(Materials provided begins)
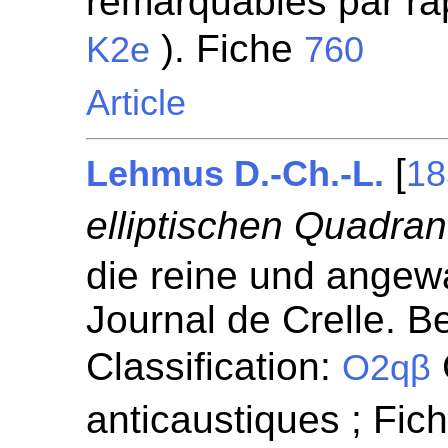
remarquables par rapp
). Fiche
K2e
760
Article
[
Lehmus D.-Ch.-L.
18
elliptischen Quadran
die reine und angew
Journal de Crelle. Be
Classification:
O2qβ
anticaustiques ; Fic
(Materials provided ends)
### Task item
Would you return the records exactly, keeping out every picture?

### Answer to this exercise
remarquables par rapp
). Fiche
K2e
760
Article
[
Lehmus D.-Ch.-L.
18
elliptischen Quadran
die reine und angew
Journal de Crelle. Be
Classification:
O2qβ
anticaustiques ; Fic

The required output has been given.